Seriously double standards here. Hence the
episode outside the city - the sheltering bush being eaten by the worm – lesson
number two for Jonah – that if he valued the shade of a bush he had no other
relationship with, how much more would God be concerned that the 120,000 people
of Ninevah should see the error of their ways and come to a way of right living
again. We don’t know if Jonah needed
more lessons in his life but we would suspect he did.
The teaching for
us from this story – the persistent love of God that pursued both Jonah and the
people of Ninevah for as long as it takes to get them on the right path and
understand the justice and love that is the way of God. Do we recognise that same guidance to shape
our lives in the way of Jesus – that we are forgiven seventy times seven, that God’s
grace and mercy are beyond generous when we stumble and fall and that no amount
of turning our back will remove God from our lives and our living.
And it was lesson
time too in the parable of the labourers in the vineyard.
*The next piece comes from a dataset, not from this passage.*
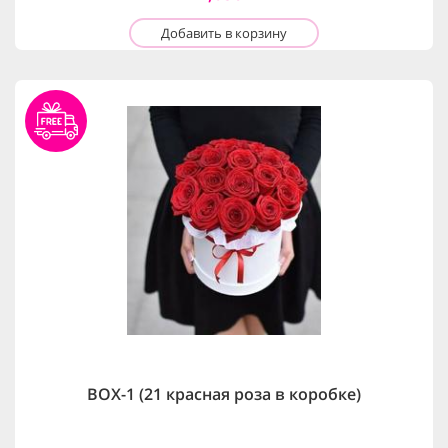
Добавить в корзину
BOX-1 (21 красная роза в коробке)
Whether this speaks into the relationship of
long-time Jewish Christians with newly arrived Gentile converts or the fact
that some work hard and long hours for the kingdom and want others to prove themselves
before they are fully admitted – Jesus reply is the same: All I have promised you I have given you – I choose
to offer that same to all who come to me!
The complaining
servants remind us that we can be so busy worrying about what it is that we don’t
have or a perceived inequity in our lives that we forget to be grateful for
what we do have
Where we see equal
pay for equal work – Jesus offers a living wage to all. Where we would carefully watch to see that
fairness is upheld – God distributes generous grace so extravagantly that it actually
deeply troubles us – it upsets our sense of right and wrong, our belief that we
earn our way and receive that which we have worked for.
There is a
fundamental difference here: it's actually a place where our culture and our
faith clash quite profoundly. The abundance
of God’s grace and mercy to us is hard for us to replicate to others. We, like Jonah, like the labourers, get angry
if we feel people haven’t paid their dues in some way.
We see it in the
ethic that says people at the bottom of the economic heap don’t deserve decent housing,
medical care, work opportunities.
We see it in the
policies of governments that allow tax avoidance by those with money to burn
when that money would contribute to the good of all.
We see it in the
demeaning walk of shame that those in the welfare system encounter every day.
We see it in a
society that says self comes first and community second.
We see it in the
child poverty, the crisis in mental health, the consumer culture that exploits the
poor and the powerless…. and so the list goes on.
At the time of
writing this I do not know the outcome of the election but I would hope and pray
that our generosity as a nation to those who are still standing waiting to be
picked at the end of the day would be the same as that landowner. That our plenty would be distributed in a way
that values all people despite their marketable skills or lack of them. That would be the Jesus way and so is our way.
And that is for me
the teaching from this story: God’s generosity is a gracious and undeserved
gift to all people. Where we look for
equity, we are surprised by generosity. Where
we talk about deserving, we find love poured upon us without conditions. When we look inwards at the fairness or not
of our own situation, unexpected generosity is happening all around us and we
have missed the celebration.
Our challenge is
to turn our world view upside-down; to stop insisting that the books balance
and instead to see the world through the love and grace and mercy of an insistently
generous God who will not take no for an answer. Amen.